Cara lain adalah dengan mengenali tanda di belakang produk, ada kode-kode pembuat dan pembuatannya, baik berupa tulisan Cina, ada yang berupa logo, misalnya gambar daun. Kemudian diperlukan ilmu titen bagi mereka yang dari dahulu memang sudah menggemari keramik. Dahulu di era raja-raja Sumatera kalau mereka meninggal harta benda dibawa ke kubur. Pada tahun 1970an mulai diambil, kemudian diperdagangkan di Jakarta.
Kapal Karam
Namun kebanyakan barang koleksi sekarang ini didapat juga dari kedalaman laut. Banyak kapal dagang Cina yang karam di perairan Indonesia karena tidak kuat menahan badai. Tahun 1980an pernah ditemukan harta porselen ini di perairan Riau.

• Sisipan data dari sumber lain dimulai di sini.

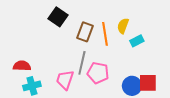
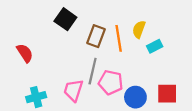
red semicircle: (22, 66) -> (25, 53), moved, turned 54
blue circle: (132, 86) -> (135, 97), moved

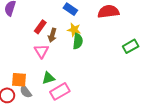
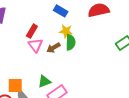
brown arrow: (52, 35) -> (53, 48), moved, turned 48
pink triangle: (41, 51) -> (35, 45), moved

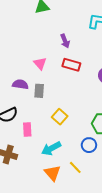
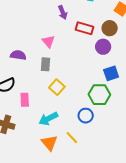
pink triangle: (40, 64) -> (48, 41), moved
red rectangle: (71, 65) -> (84, 28), moved
gray rectangle: (39, 91) -> (46, 64), moved

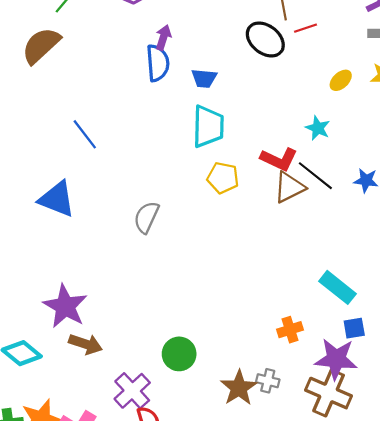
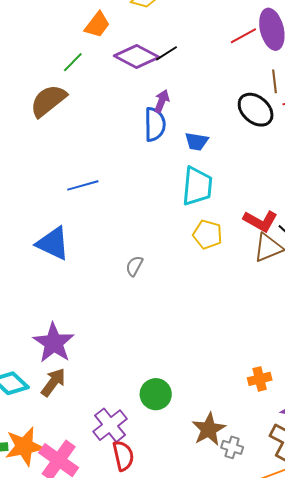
blue line: (85, 134) -> (83, 185), turned -72
gray semicircle: (146, 217) -> (134, 266), size x0.7
brown arrow: (86, 344) -> (53, 382), moved, turned -76
gray cross: (268, 381) -> (232, 447), moved

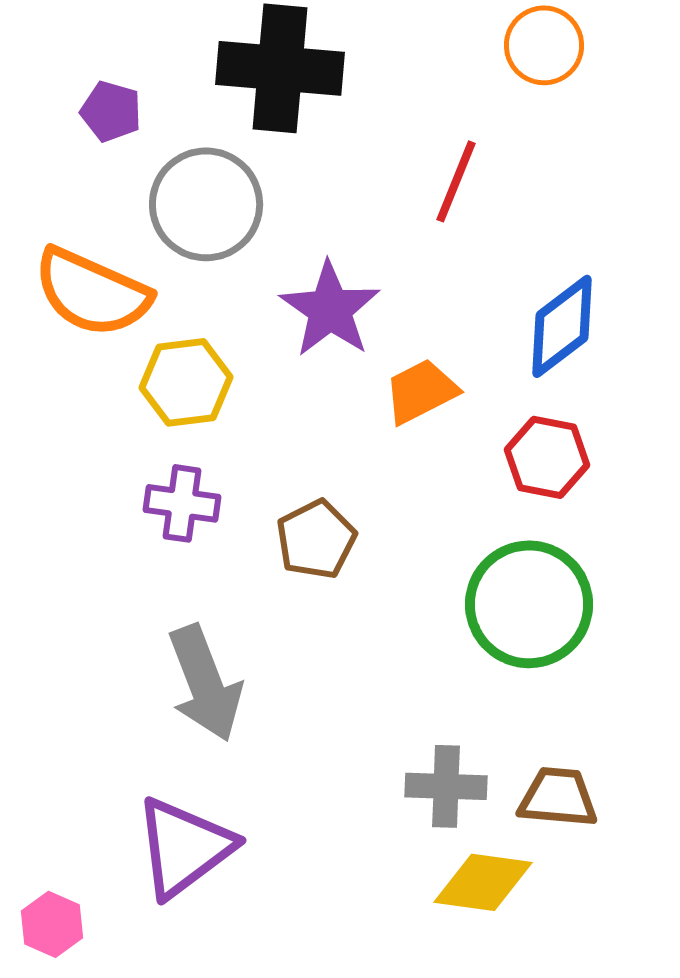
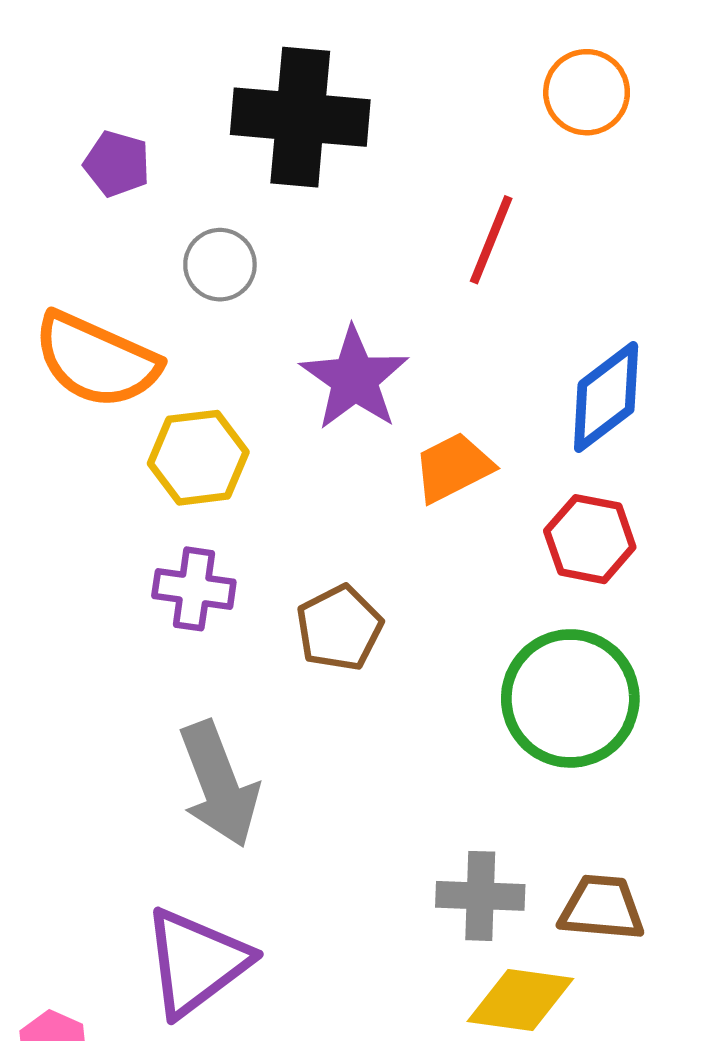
gray circle: (206, 204) -> (220, 265), size x0.6

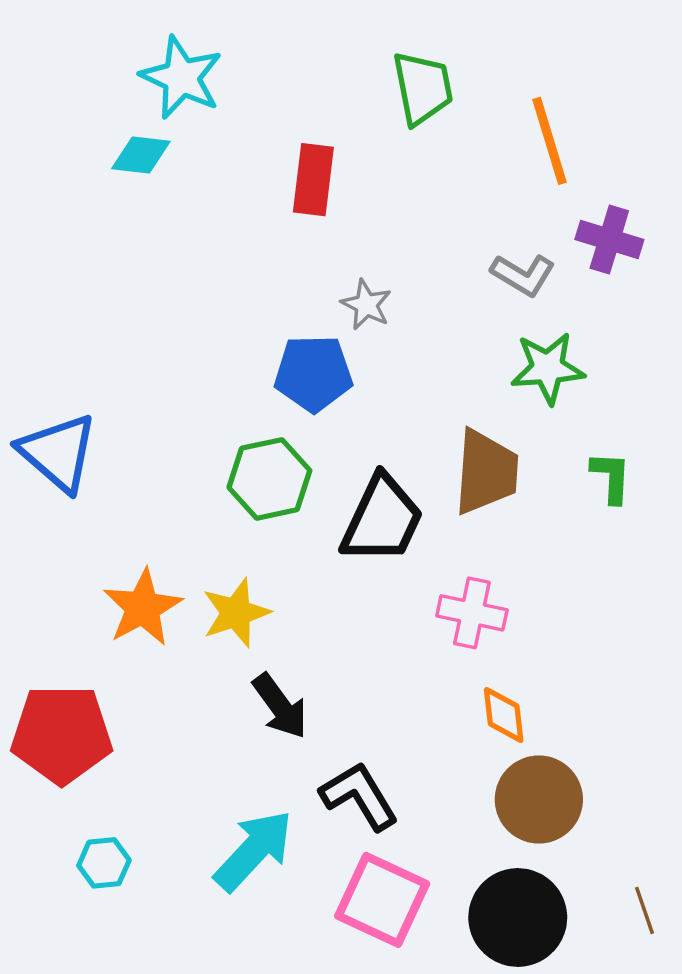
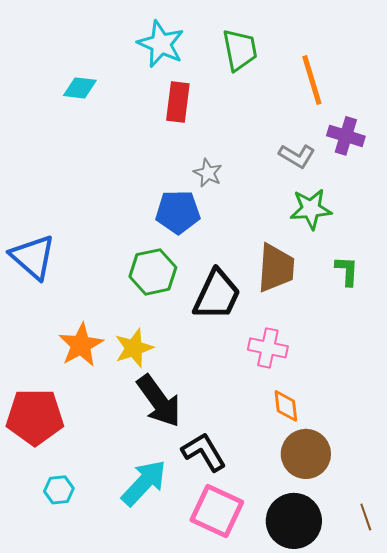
cyan star: (181, 77) -> (161, 44), moved
black arrow: (280, 706) -> (159, 401), size x1.4

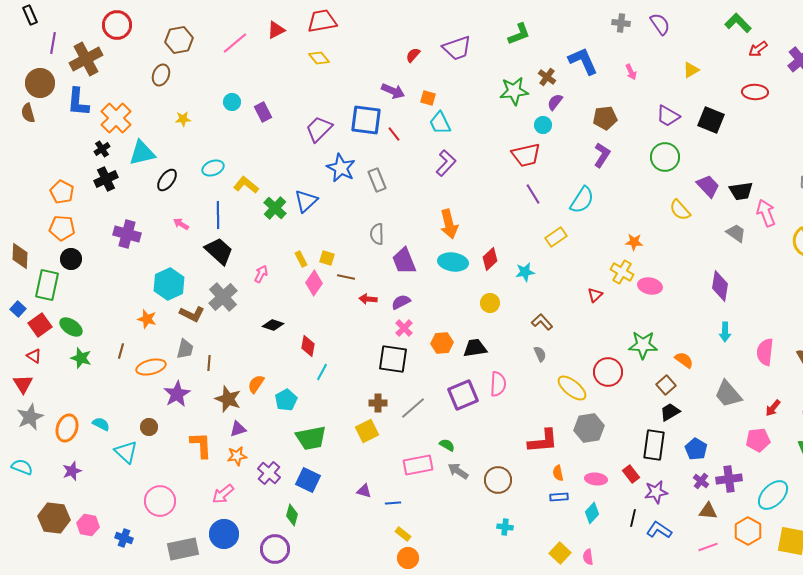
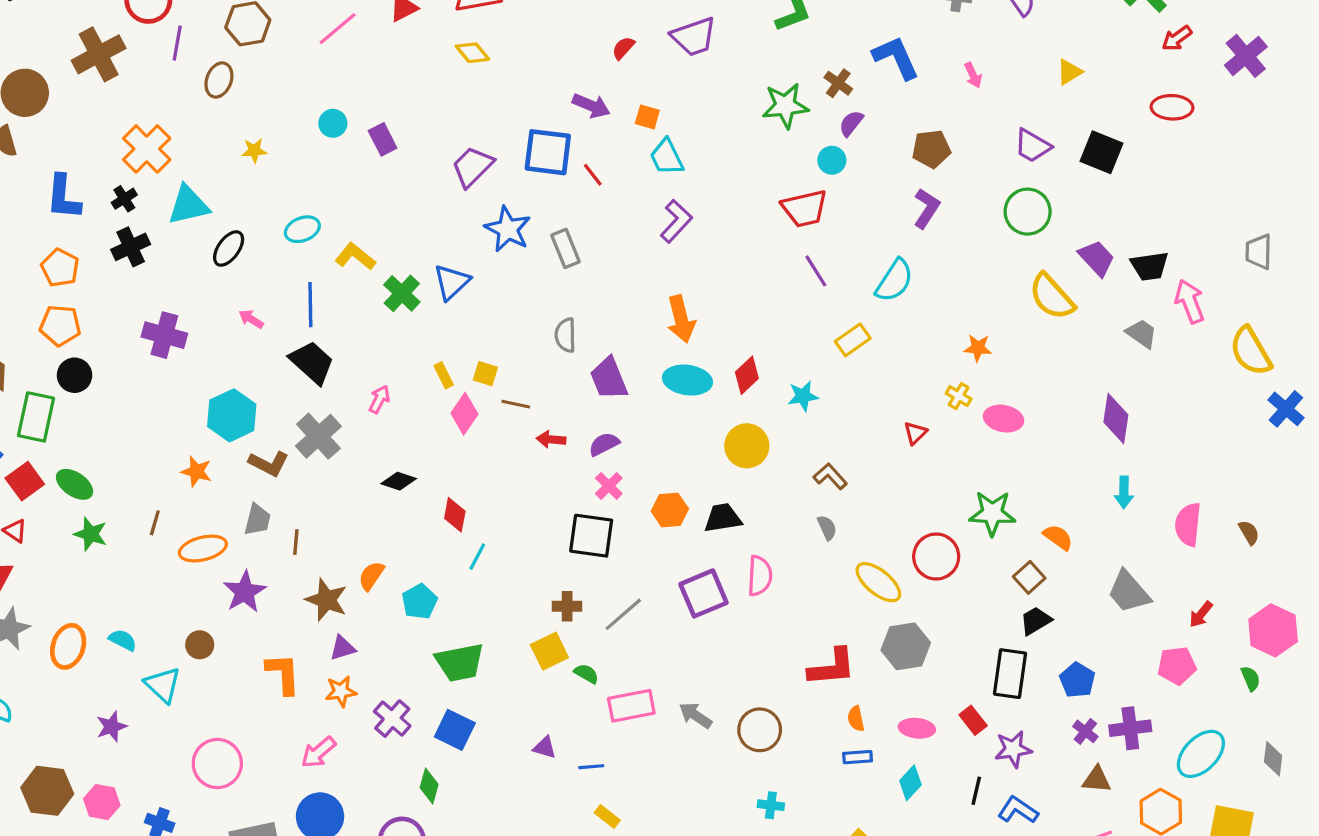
purple line: (53, 43) -> (177, 43), moved
blue L-shape: (78, 102) -> (63, 197), moved
yellow semicircle: (680, 210) -> (1052, 297), size x1.4
yellow cross: (622, 272) -> (959, 396), size x0.7
yellow circle: (490, 303) -> (747, 446), size x1.4
green semicircle: (447, 445) -> (586, 674), moved
purple star: (72, 471) -> (111, 727), moved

Kapalnya sudah tidak ada, tetapi barang-barang keramik itu tertumpuk. Mungkin juga karena kapalnya terbalik. Kebetulan dasar lautnya pasir. Ribuan barang keramik ditemukan. Oleh negara kemudian dilelang. Pemenang lelang yang berhasil mengangkat kemudian harus menyerahkan sekian persen hasilnya kepada negara.
Tahun 2003 Balai Lelang Christie juga melelang barang barang Dinasti Ming yang kapalnya karam di perairan Vietnam. Karena terlalu lama di dalam laut, warna birunya tak terlalu bagus. Selain Cina dan Jepang, Belanda juga punya kerajinan keramik sejak abad XVI. Desain yang ada bergambar bunga tulip. Desain itu diproduksi oleh Gauda. Daerah ini seperti Klampok di Jateng, dan sampai sekarang masih berproduksi. Kebanyakan produk antik dari Belanda ini bisa dijumpai di Keraton Solo dan Yogyakarta.Tidak sebanyak Cina, karena memang yang dari Cina diperdagangkan di pasar dan tidak terbatas untuk suvenir hanya kalangan ningrat. (BG )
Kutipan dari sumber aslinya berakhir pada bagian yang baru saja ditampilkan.